Önümüzdeki dönem yüksek ihtimalle FIBA Şampiyonlar Ligi’nde gayret edeceğiz. Bu kupada da gayemiz kısa vadede şampiyonluk. Birinci dönem şampiyonluk olmasa da ismimizden kelam ettirmek ve bu düzeylerde de hürmet duyulan bir kulüp haline gelmek istiyoruz. Ayrıyeten ligde de play-off’a düzgün bir yerden girmek ve artık buraların ‘gediklisi’ olmayı arzuluyoruz.
– İleride sizi Euroleague’de görebilir miyiz?
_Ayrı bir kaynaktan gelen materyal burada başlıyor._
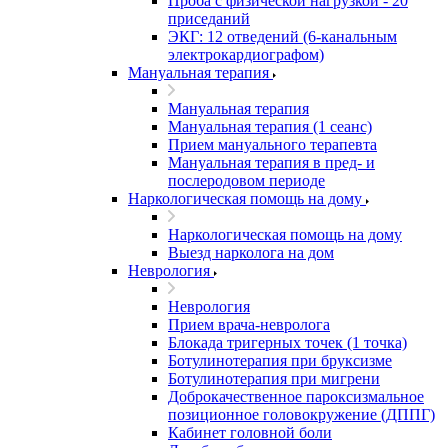
Проба с физической нагрузкой - 20
приседаний
ЭКГ: 12 отведений (6-канальным
электрокардиографом)
Мануальная терапия
Мануальная терапия
Мануальная терапия (1 сеанс)
Прием мануального терапевта
Мануальная терапия в пред- и
послеродовом периоде
Наркологическая помощь на дому
Наркологическая помощь на дому
Выезд нарколога на дом
Неврология
Неврология
Прием врача-невролога
Блокада тригерных точек (1 точка)
Ботулинотерапия при бруксизме
Ботулинотерапия при мигрени
Доброкачественное пароксизмальное
позиционное головокружение (ДППГ)
Кабинет головной боли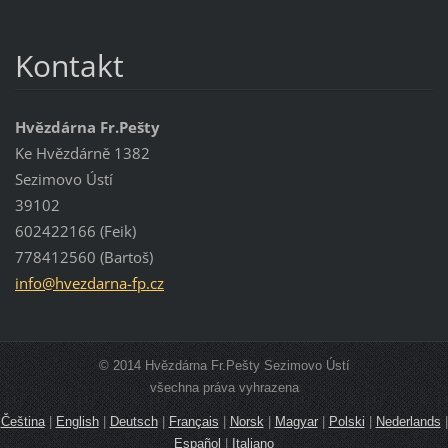
Kontakt
Hvězdárna Fr.Pešty
Ke Hvězdárně 1382
Sezimovo Ústí
39102
602422166 (Feik)
778412560 (Bartoš)
info@hve
zdarna-f
p.cz
© 2014 Hvězdárna Fr.Pešty Sezimovo Ústí
všechna práva vyhrazena
Čeština
|
English
|
Deutsch
|
Français
|
Norsk
|
Magyar
|
Polski
|
Nederlands
|
Español
|
Italiano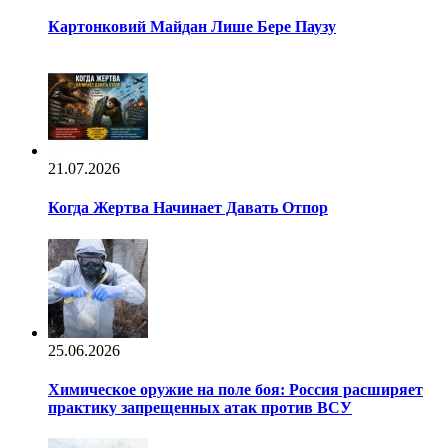
Картонковий Майдан Лише Бере Паузу
21.07.2026
Когда Жертва Начинает Давать Отпор
25.06.2026
Химическое оружие на поле боя: Россия расширяет
практику запрещенных атак против ВСУ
Bu dönem Anadolu Efes’in EuroLeague’i kazanması, Frutti Extra Bursaspor’un EuroCup’ta final oynaması çok sevindirici. Biz de üstümüze düşeni yapıp FIBA Europe Cup’ı ülkemize getirdik. İleride natürel ki daha büyük muvaffakiyetleri hedefliyoruz.
Kulüpler eskisi üzere rahat değil
Artık tüm kulüpler için geçerli olan bir şey var ki, o da mali istikrar ve hesap verilebilirlik. Dövizin de geldiği nokta düşünülürse artık kulüplerimiz eskisi kadar rahat davranmayı göze alamaz. Her transfer, her yatırım ince elenip sık dokunarak yapılmalı.
Fırsat eşitliğine inanıyoruz
Bahçeşehir Koleji olarak Türkiye’nin bayan istihdamında önde gelen kurumlarından biriyiz. Fırsat eşitliği konusunda hassasız. İdari menajerimiz Pınar Çiler ve kurumsal bağlantı müdürümüz Buket Aksoy, kulübümüzün geldiği bu noktada kıymetli rol oynamış isimler.
A ekipteki 2 oyuncu bizde burslu okuyor
Bu sene A grup takımımızda yer alan İdeal Özben ve Ali Yüceoral, tıpkı vakitte Bahçeşehir Üniversitesi’nde burslu okuyor. Ayrıyeten alt yaş ekiplerimizde forma giyen oyuncularımızın kıymetli kısmı lise ve orta okullarımızda burslu okuyor.
Beşiktaş gelecek dönem daha yeterli olacak
– Biraz da futboldan ve Beşiktaş’tan konuşalım. Dönemi nasıl değerlendiriyorsunuz?
Natürel Beşiktaş için pek yeterli bir dönem olmadı. Sonuçta Beşiktaş’ta şampiyon olunamayan her dönem biraz tatsızdır lakin önümüzdeki dönem ekibin çok daha uygun olacağına dair inancım tam.
– Başkanlık seçimi için ne düşünüyorsunuz?
Bir Beşiktaşlı olarak tek dileğim, seçimi kazanan adayın kulübümüzü her zamankinden daha yeterli noktalara taşıyacak adımları atmasıdır.
İTÜ, TED VE ODTÜ ÜZERE EKOL OLDUK
– Basketbolda TED Kolejliler, ODTÜ, İTÜ üzere ekol olmuş okullar vardı. Bahçeşehir’i de ileride bu türlü düşünebilir miyiz?
Bu okullar, Türk basketboluna kıymetli katkıda bulunmuş, duyduğumuz kurumlar. Aslında ikinci sorunuza şimdiden ‘Evet’ diye yanıt verebilirim. Zira biz de geride bıraktığımız bu beş yıl içerisinde bir devamlılık sağladık ve her geçen dönem kendimizi geliştirmeyi başardık.